Each line of the listing that includes the string "alarmowy" is to be identified and copied.

........

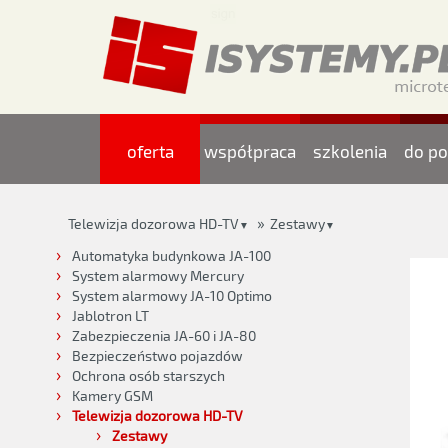
oferta
współpraca
szkolenia
do po
»
Telewizja dozorowa HD-TV
Zestawy
▼
▼
Automatyka budynkowa JA-100
System alarmowy Mercury
System alarmowy JA-10 Optimo
Jablotron LT
Zabezpieczenia JA-60 i JA-80
Bezpieczeństwo pojazdów
Ochrona osób starszych
Kamery GSM
Telewizja dozorowa HD-TV
Zestawy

........

# [EXERCISE OUTPUT]
System alarmowy Mercury
System alarmowy JA-10 Optimo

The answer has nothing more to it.